Following the loss of hundreds of lives, industry groups have praised the decision to call an extraordinary session of EU leaders on Thursday to address people smuggling in the Mediterranean.
EU Foreign and Interior Ministers in Luxembourg yesterday agreed a ’10-point-plan’ aimed at addressing the issue. Patrick Verhoeven, secretary general of European Community Shipowners’ Association (ECSA) commented: “The provision of additional funding and resources to Search and Rescue (SAR) is a positive step but more clarity is required to understand the implications of operating within the FRONTEX mandate.
“But the urgent and immediate priority is for EU Member States to increase resources for SAR operations before thousands more people die.”
Verhoeven continued: “The scale of the tragedy at the weekend is unprecedented and European leaders can no longer ignore the catastrophe occurring on the EU’s maritime border.”

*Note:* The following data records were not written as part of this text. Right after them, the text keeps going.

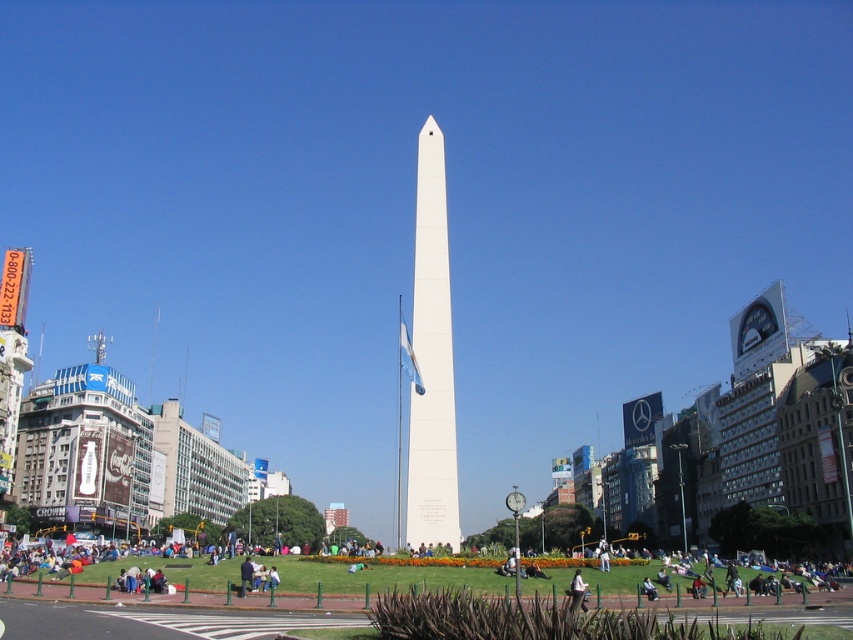 In the scene shown: You are planning to place a large picnic blanket on the green grass at lower center. Considering the size of the white polished stone obelisk at center, will there be enough space to spread the blanket without it overlapping with the obelisk?

The white polished stone obelisk at center has a lesser width compared to green grass at lower center, so there should be enough space to spread the picnic blanket without overlapping the obelisk.

You are standing on the green grass at lower center and want to take a photo of the white polished stone obelisk at center. In which direction should you move to get the best view of the obelisk?

Since the white polished stone obelisk at center is to the left of green grass at lower center, you should move to the left to position yourself for a better view of the obelisk. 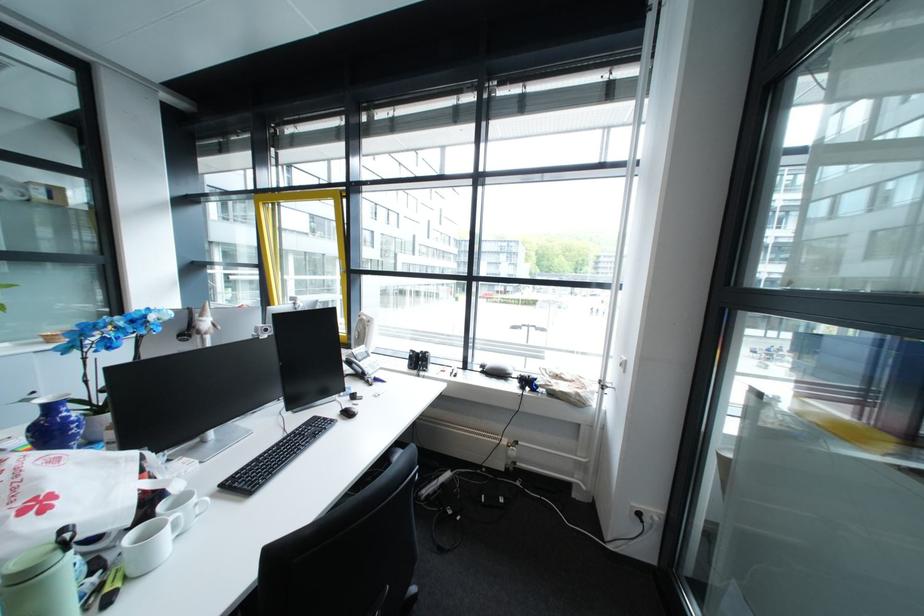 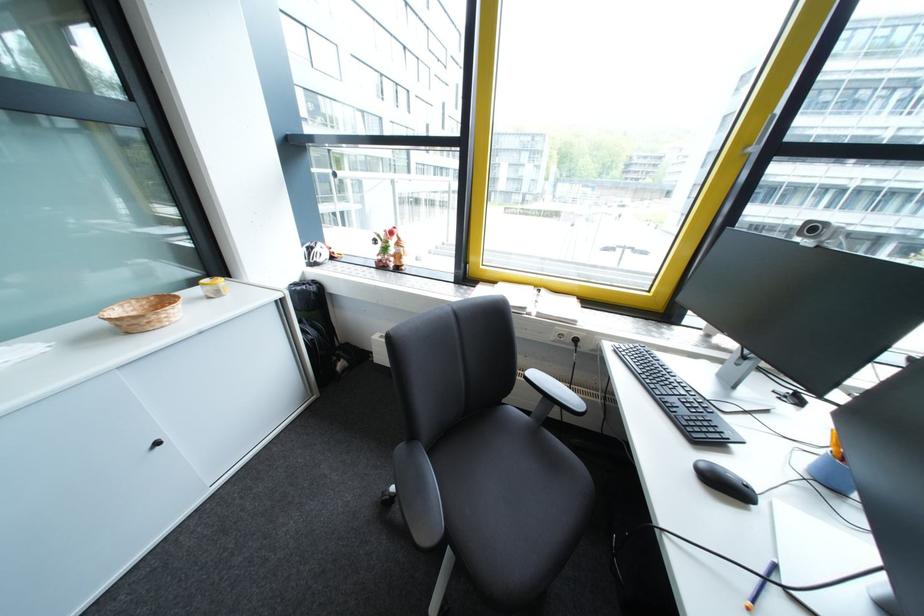 In a continuous first-person perspective shot, in which direction is the camera moving?

The cameraman moved toward left, forward. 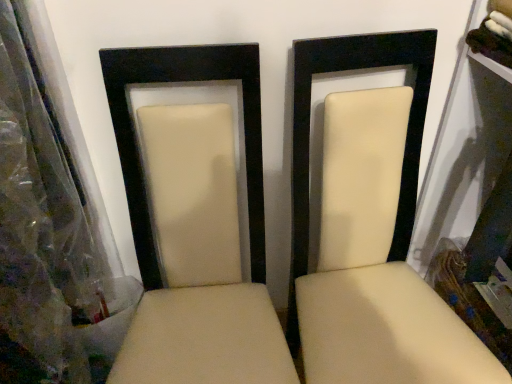 Question: In terms of size, does beige leather chair at center, positioned as the second chair in left-to-right order, appear bigger or smaller than beige leather chair at center, marked as the 1th chair in a left-to-right arrangement?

As well as the capsizing of a vessel carrying at least 700 over the weekend – many of them said to be locked in the hold as the vessel sank – as well as similar incident the week before, several incidents were also reported yesterday which are expected to push death tolls even further.
Peter Hinchliffe, International Chamber of Shipping (ICS) secretary general, described the need for “An EU Mare Nostrum,” referring to Italy’s humanitarian SAR operation which, before being suspended last year, co-ordinated the rescue of around 200,000 people in 2014, 40,000 of them rescued by merchant ships. “Italy, Malta and other Mediterranean nations, and the merchant ships on which they have relied to assist with hundreds of large scale rescue operations, many involving hundreds of people at a time, simply cannot continue to manage the situation without the collective support of all EU Member States, which need to act now without further delay.”
ICS policy director Simon Bennett yesterday described the tragedies to Seatrade as “potentially game changing”, adding that “ICS fully supports the call from the Italian prime minister for an immediate EU summit on the crisis, and we hope that EU Foreign Ministers meeting in Luxembourg today will make progress on developing solutions.”
Meanwhile IMO secretary general Koji Sekimizu has called for “Safer, managed routes” for migrants, indicating that “the maritime search and rescue system… was not designed to handle the huge flows of migrants that are currently being seen in the Mediterranean.”